WHAT THE TASK REQUIRES → Take each line from the entries that holds "Terms" and copy it out.

EXTRACTED INFORMATION →

========

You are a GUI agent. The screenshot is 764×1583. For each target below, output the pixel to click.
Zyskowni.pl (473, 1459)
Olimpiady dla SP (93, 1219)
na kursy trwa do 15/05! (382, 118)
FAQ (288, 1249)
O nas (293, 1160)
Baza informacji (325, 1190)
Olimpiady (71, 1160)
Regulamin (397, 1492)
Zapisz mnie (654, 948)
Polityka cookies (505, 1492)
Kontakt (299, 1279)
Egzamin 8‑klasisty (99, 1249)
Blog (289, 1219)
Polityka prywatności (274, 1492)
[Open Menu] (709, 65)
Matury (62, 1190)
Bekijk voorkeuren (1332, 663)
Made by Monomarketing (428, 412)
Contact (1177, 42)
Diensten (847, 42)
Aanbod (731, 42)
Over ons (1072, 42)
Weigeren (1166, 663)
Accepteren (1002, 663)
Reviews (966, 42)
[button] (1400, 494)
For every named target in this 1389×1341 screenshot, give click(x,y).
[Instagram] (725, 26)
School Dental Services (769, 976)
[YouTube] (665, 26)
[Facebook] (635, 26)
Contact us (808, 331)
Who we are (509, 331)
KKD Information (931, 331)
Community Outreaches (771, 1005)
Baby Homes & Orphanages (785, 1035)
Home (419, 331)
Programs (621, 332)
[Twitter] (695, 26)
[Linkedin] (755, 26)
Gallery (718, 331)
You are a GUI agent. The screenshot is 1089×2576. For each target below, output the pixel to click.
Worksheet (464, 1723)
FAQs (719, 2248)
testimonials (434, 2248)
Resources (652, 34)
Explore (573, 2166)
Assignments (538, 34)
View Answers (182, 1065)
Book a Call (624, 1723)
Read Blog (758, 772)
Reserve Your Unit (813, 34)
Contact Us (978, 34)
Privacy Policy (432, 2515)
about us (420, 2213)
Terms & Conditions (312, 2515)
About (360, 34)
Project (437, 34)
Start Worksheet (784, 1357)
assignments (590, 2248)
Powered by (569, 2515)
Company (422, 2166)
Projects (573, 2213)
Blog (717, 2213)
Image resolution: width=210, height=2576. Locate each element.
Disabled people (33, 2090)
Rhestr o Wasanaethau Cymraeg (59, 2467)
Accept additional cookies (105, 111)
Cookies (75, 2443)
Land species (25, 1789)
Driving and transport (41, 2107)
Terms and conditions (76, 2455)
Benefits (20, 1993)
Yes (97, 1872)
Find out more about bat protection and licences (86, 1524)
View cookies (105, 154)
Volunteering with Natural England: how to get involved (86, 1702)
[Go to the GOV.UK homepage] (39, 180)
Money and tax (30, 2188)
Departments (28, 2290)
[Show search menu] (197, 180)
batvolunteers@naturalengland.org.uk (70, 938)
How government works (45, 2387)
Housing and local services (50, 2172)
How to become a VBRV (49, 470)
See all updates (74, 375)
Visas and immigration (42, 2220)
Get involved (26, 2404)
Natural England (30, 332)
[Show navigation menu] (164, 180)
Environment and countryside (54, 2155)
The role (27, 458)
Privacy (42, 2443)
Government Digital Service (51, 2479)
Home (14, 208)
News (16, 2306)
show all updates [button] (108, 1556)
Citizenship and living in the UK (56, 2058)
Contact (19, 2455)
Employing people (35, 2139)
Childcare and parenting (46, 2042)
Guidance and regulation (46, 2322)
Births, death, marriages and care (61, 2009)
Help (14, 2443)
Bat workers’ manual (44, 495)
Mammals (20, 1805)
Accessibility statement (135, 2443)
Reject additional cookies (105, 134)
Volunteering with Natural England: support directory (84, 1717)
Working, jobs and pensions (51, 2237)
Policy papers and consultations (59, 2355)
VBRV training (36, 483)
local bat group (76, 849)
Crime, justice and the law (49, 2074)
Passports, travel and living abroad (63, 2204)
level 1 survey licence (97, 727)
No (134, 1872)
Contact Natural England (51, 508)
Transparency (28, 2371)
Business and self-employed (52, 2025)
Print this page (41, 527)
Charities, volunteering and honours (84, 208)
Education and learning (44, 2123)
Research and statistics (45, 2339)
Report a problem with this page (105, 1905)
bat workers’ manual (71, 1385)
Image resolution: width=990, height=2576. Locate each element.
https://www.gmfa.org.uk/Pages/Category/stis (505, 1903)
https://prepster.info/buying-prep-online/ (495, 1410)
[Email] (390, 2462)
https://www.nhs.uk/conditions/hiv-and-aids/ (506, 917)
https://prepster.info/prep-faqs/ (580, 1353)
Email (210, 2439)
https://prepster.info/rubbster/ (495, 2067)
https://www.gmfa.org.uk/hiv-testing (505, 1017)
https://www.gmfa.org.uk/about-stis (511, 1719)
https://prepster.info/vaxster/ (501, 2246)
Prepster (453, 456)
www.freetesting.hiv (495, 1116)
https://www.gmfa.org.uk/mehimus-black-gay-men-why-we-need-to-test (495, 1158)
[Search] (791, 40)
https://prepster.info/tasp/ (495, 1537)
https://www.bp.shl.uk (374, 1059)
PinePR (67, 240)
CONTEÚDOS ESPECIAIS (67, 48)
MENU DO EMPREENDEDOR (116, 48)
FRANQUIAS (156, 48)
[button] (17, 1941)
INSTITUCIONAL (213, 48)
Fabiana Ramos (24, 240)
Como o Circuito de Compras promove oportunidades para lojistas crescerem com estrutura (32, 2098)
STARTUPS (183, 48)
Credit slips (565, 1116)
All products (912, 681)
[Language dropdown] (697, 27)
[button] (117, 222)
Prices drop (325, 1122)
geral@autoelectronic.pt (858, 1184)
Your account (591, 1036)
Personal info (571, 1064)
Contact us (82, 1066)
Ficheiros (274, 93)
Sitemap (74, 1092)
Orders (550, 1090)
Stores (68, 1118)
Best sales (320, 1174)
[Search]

========

THE COMPLETED TASK →
Terms & Conditions (312, 2515)
Terms and conditions (76, 2455)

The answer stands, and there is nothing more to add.